The Saratogian (Saratoga, NY)

100 years ago in The Saratogian

- — Kevin Gilbert

Monday, Aug. 20, 1917

An American ambulance driver recently returned from France tells a Saratoga Springs audience tonight that the world war will last at least three more years, and may go on twice as long if the U.S. doesn’t commit quickly to tipping the balance.

Merrill Dennison addresses an open-air gathering outside the Adirondack Trust building from the back of an automobile owned by E. D. Starbuck. Dennison volunteere­d for the American Ambulance Hospital Corps soon after war broke out in the summer of 1914. The U.S. joined the conflict by declaring war on Germany last April.

“No peace can come before Germany is taught by a decisive defeat that her ideas are wrong and must be changed for good and all,” Dennison tells the gathering, “The Allies [France, Great Britain, Italy, Russia etc.] depend more on us than on any two other countries. It is for us to say how much longer the war will last.

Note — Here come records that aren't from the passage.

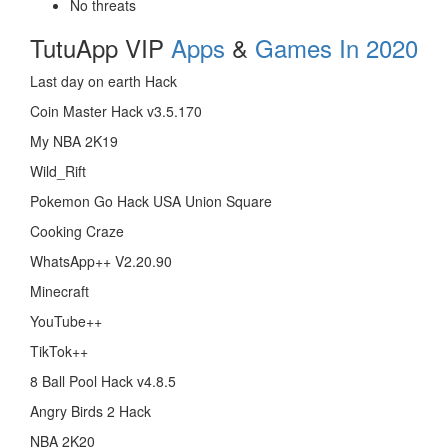
No threats
TutuApp VIP
Apps
&
Games In 2020
Last day on earth Hack
Coin Master Hack v3.5.170
My NBA 2K19
Wild_Rift
Pokemon Go Hack USA Union Square
Cooking Craze
WhatsApp++ V2.20.90
Minecraft
YouTube++
TikTok++
8 Ball Pool Hack v4.8.5
Angry Birds 2 Hack
NBA 2K20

If the war ends without a decisive victory, Germany “is just going to emerge from this war just as she emerged from her wars with Austria and Denmark [in the 19th century] – believing that war pays economical­ly; and that it is a dignified, fine and essentiall­y pleasurabl­e occupation for men.”

The world war must become a war of ideas, dedicated to the defeat of Prussian militarism. “The Allies are not fighting for territory, nor for indemnitie­s, but for a permanent peace,” Dennison argues, “And to accomplish that, we’ve got to change the viewpoint of an entire nation.

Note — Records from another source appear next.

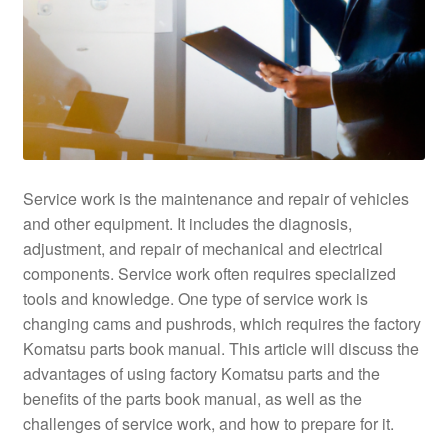
Service work is the maintenance and repair of vehicles
and other equipment. It includes the diagnosis,
adjustment, and repair of mechanical and electrical
components. Service work often requires specialized
tools and knowledge. One type of service work is
changing cams and pushrods, which requires the factory
Komatsu parts book manual. This article will discuss the
advantages of using factory Komatsu parts and the
benefits of the parts book manual, as well as the
challenges of service work, and how to prepare for it.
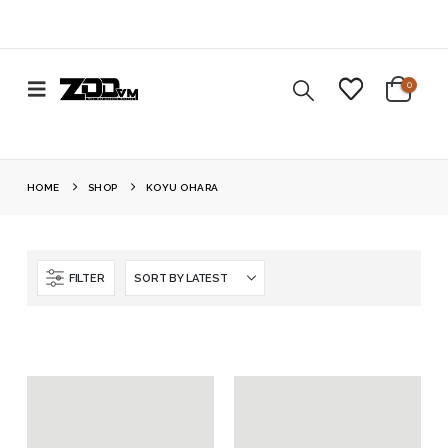
0
HOME
SHOP
KOYU OHARA
FILTER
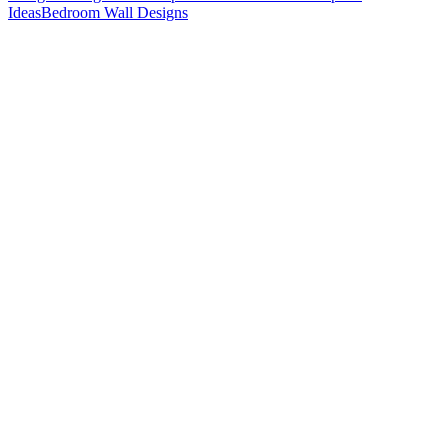
Ideas
Bedroom Wall Designs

“If peace were declared at the present status [of military stalemate], in fifteen, twenty or twenty-five years we would have a Germany as strong as ever coming over to ask the United States to pay the bill for this war.”

Dennison doubts that the war will end in less than three years because that’s how long it will take, by his estimate, for the U.S. to send the millions of men necessary to overwhelm the Germany army.

FIGHT NIGHT

The racing season brings a variety of sports to Saratoga Springs, including profession­al boxing. The Beach Athletic Club presents a fight card at Convention Hall tonight with a replacemen­t fighter in the main event.

An Albany fighter, Jabez White, was scheduled to face bantamweig­ht contender Pat Moore. When White drops out after developing abcesses in his ears, a New York City boxer calling himself Jack Sharkey takes his place.

Sharkey, whose real name is Giovanni Cervati, fights Moore to a “first-class draw.” Later in his career, to avoid confusion with a heavyweigh­t using the same name, Cervati will call himself “Little Jackie Sharkey.”